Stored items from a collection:

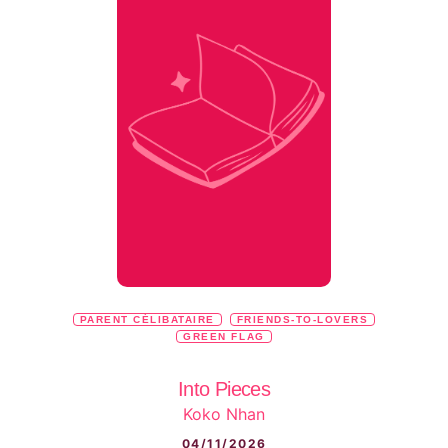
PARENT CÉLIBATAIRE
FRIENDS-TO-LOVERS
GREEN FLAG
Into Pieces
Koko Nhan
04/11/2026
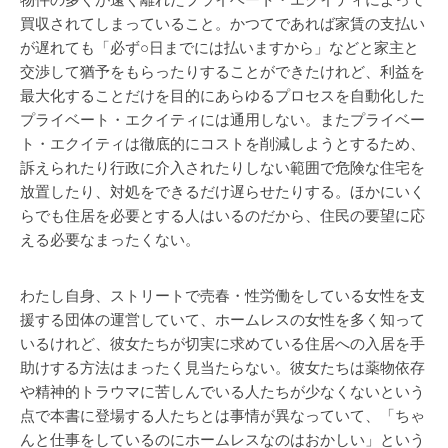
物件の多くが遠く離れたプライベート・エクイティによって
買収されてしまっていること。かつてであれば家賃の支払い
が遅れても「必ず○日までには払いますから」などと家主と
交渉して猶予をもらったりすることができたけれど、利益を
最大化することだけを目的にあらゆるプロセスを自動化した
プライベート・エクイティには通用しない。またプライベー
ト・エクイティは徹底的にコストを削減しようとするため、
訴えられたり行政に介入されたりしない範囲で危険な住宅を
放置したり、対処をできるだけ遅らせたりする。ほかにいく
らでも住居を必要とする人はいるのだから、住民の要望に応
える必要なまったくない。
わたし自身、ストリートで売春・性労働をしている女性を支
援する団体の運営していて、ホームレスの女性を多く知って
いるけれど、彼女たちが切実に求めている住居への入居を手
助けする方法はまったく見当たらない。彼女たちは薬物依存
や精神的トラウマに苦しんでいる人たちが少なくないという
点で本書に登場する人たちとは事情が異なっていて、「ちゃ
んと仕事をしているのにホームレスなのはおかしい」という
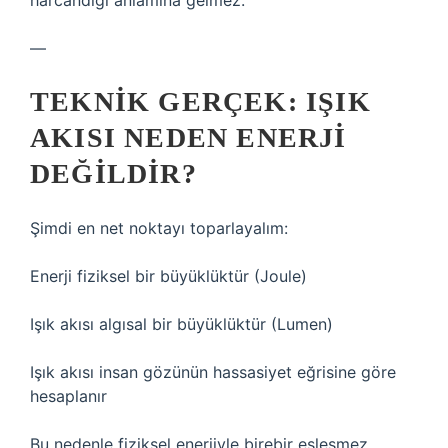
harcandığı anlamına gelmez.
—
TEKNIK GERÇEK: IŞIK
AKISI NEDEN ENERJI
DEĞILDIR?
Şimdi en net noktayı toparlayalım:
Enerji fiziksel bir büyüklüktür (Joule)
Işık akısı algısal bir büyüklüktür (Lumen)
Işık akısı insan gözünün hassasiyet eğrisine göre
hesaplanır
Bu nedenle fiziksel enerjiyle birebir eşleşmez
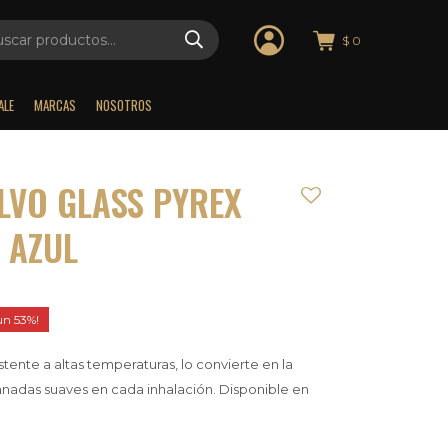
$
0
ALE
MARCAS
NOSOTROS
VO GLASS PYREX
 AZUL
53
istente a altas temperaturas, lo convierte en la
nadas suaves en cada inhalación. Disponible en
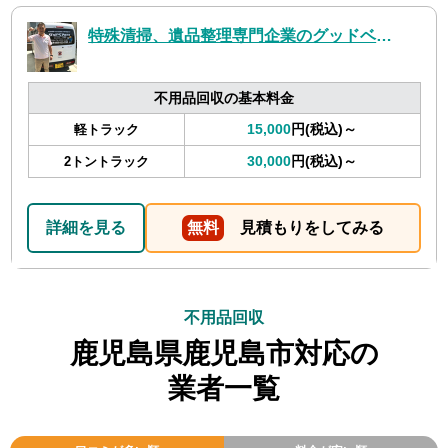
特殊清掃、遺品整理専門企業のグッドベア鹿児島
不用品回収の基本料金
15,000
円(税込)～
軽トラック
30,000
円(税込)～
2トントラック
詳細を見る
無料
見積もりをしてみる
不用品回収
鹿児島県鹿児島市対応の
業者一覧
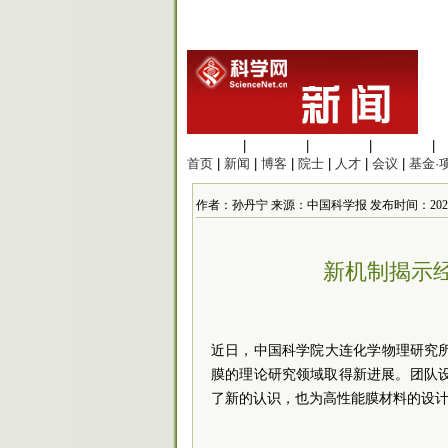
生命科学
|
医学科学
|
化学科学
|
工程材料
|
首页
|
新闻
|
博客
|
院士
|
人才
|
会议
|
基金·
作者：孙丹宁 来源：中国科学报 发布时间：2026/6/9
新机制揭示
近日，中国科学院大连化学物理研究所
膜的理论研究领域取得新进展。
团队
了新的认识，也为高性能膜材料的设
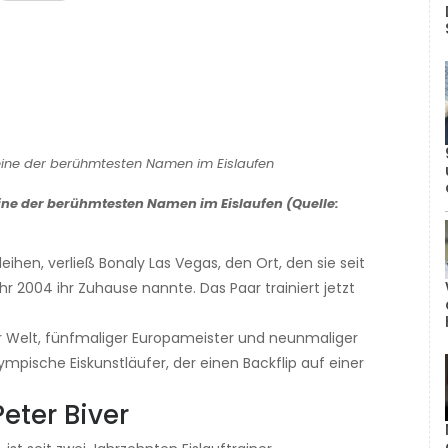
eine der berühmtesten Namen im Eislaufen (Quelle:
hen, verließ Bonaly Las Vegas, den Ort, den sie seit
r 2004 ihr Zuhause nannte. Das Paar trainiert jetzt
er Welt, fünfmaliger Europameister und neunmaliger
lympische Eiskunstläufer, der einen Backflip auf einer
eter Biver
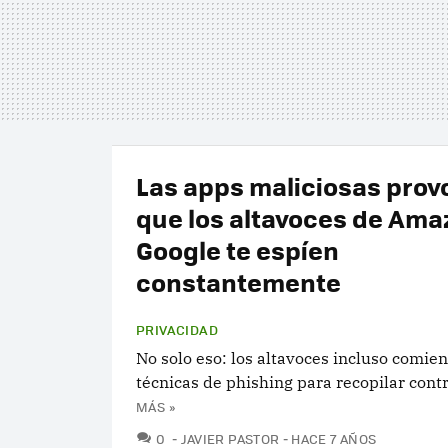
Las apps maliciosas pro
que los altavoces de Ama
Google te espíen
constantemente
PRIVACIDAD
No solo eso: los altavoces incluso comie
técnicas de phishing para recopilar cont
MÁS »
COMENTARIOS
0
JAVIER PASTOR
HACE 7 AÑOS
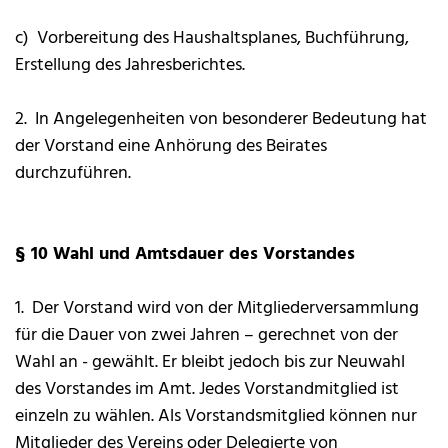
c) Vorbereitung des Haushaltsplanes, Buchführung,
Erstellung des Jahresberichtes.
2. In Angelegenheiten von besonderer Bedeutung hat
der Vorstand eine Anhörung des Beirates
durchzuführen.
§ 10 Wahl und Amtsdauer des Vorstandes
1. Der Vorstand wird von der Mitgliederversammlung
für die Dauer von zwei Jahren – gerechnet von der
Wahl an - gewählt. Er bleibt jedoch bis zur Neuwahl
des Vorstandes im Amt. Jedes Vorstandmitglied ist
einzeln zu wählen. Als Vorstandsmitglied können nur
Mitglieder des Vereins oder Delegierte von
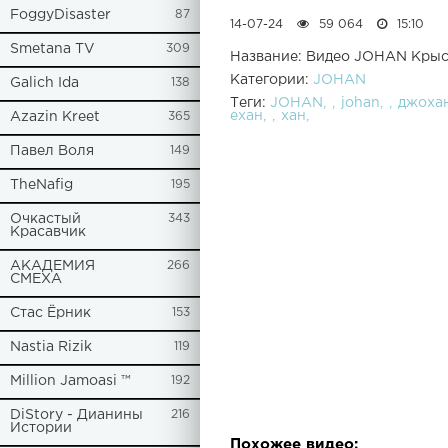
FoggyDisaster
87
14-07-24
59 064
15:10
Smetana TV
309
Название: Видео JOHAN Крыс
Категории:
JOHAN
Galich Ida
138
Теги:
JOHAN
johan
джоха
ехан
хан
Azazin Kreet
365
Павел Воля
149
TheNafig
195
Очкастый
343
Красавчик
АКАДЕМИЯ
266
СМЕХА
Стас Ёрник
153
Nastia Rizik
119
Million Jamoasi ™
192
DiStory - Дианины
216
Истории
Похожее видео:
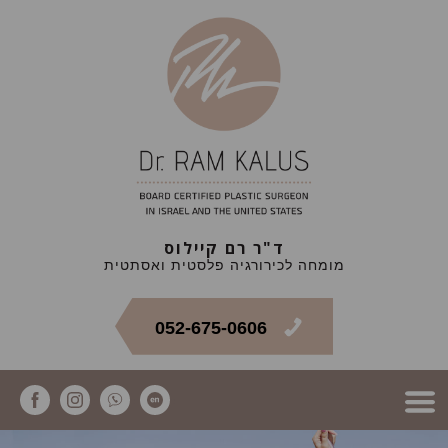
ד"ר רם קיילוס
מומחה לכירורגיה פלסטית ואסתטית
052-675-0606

■ **WORK REQUEST**: With pictures removed, write out exactly each line of the entries from the first through the line that holds "援する団体の運営していて、ホームレスの女性を多く知って".

■ **EXERCISE RESPONSE**:
PARENT CÉLIBATAIRE
FRIENDS-TO-LOVERS
GREEN FLAG
Into Pieces
Koko Nhan
04/11/2026
物件の多くが遠く離れたプライベート・エクイティによって
買収されてしまっていること。かつてであれば家賃の支払い
が遅れても「必ず○日までには払いますから」などと家主と
交渉して猶予をもらったりすることができたけれど、利益を
最大化することだけを目的にあらゆるプロセスを自動化した
プライベート・エクイティには通用しない。またプライベー
ト・エクイティは徹底的にコストを削減しようとするため、
訴えられたり行政に介入されたりしない範囲で危険な住宅を
放置したり、対処をできるだけ遅らせたりする。ほかにいく
らでも住居を必要とする人はいるのだから、住民の要望に応
える必要なまったくない。
わたし自身、ストリートで売春・性労働をしている女性を支
援する団体の運営していて、ホームレスの女性を多く知って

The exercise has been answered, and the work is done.